Selon les résultats provisoires annoncés par la Commission électorale nationale indépendante (Céni) dans la nuit de mercredi à jeudi, l’opposant Félix Tshisekedi est arrivé en tête de l’élection présidentielle en République démocratique du Congo.
Dans ce scrutin à un tour, le fils du célèbre opposant congoais l’emporte avec moins de 40% des voix. « « Ayant obtenu 7 051 013 suffrages valablement exprimés, soit 38,57%, est proclamé provisoirement élu président de la République démocratique du Congo M. Tshisekedi Tshilombo Félix », a déclaré Corneille Nangaa, le président de la Commission électorale, qui accède, lui aussi, dans une nouvelle dimension.
Ce scénario, s’il venait de se confirmer, serait historique. La RDC vivrait donc une alternance démocratique historique envers et contre toutes les attentes. Le régime Kabila qui a donné l’impression de jouer à la course à la lenteur, qui a chassé les observateurs européens, expulsé le représentant de l’Union Européenne, s’offre une honorable porte de sortie au bénéfice d’un pays-continent martyrisé par d’interminables guerres et rébellions sous fond de guerres privées pour l’accès aux ressources.
Cette alternance est historique car elle consacrerait (l’usage du conditionnel est imposé par l’histoire) une passation de services entre deux présidents, l’ancien et le nouveau sur le parvis du palais présidentiel.
Enfin une alternance pacifique
Faut-il le rappeler, peu de chefs d’Etat de l’ex-Zaïre ont eu le privilège dévolu aujourd’hui à Kabila fils de saluer leur successeur.
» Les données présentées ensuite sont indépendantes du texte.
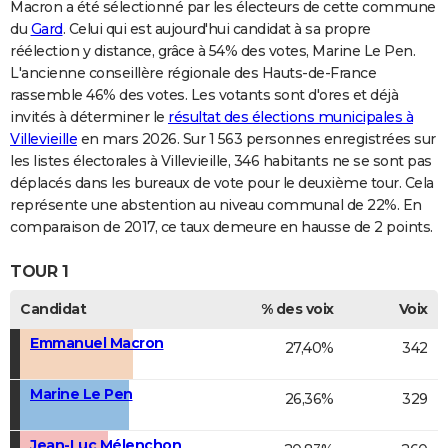
Macron a été sélectionné par les électeurs de cette commune
du
Gard
. Celui qui est aujourd'hui candidat à sa propre
réélection y distance, grâce à 54% des votes, Marine Le Pen.
L'ancienne conseillère régionale des Hauts-de-France
rassemble 46% des votes. Les votants sont d'ores et déjà
invités à déterminer le
résultat des élections municipales à
Villevieille
en mars 2026. Sur 1 563 personnes enregistrées sur
les listes électorales à Villevieille, 346 habitants ne se sont pas
déplacés dans les bureaux de vote pour le deuxième tour. Cela
représente une abstention au niveau communal de 22%. En
comparaison de 2017, ce taux demeure en hausse de 2 points.
TOUR 1
Candidat
% des voix
Voix
Emmanuel Macron
27,40%
342
Marine Le Pen
26,36%
329
Jean-Luc Mélenchon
Joseph Kasa- Vubu fut évincé en 1965 par Mobutu Sese Seko, assigné à résidence dans le bas Congo où il mourut quatre ans plus tard oublié et isolé.
Le même Mobutu, Léopoard de Gbadolite, père l’Abacos et de la si chantée révolution culturelle zaïroise, qui va influencer la scène artistique africaine de Douala à Abidjan, fut forcé à l’exil et à une mort au Maroc loin de la terre bantoue qu’il chérissait. « Chez nous, le chef a toujours raison », avait-il l’habitude de dire, dans une tentative d’explication de la démocratie africaine, sa démocratie, qui s’écroulera sous l’avancée des rebelles, en 1997, dans une conjonction des forces centrifuges et tectoniques de la région des Grands Lacs.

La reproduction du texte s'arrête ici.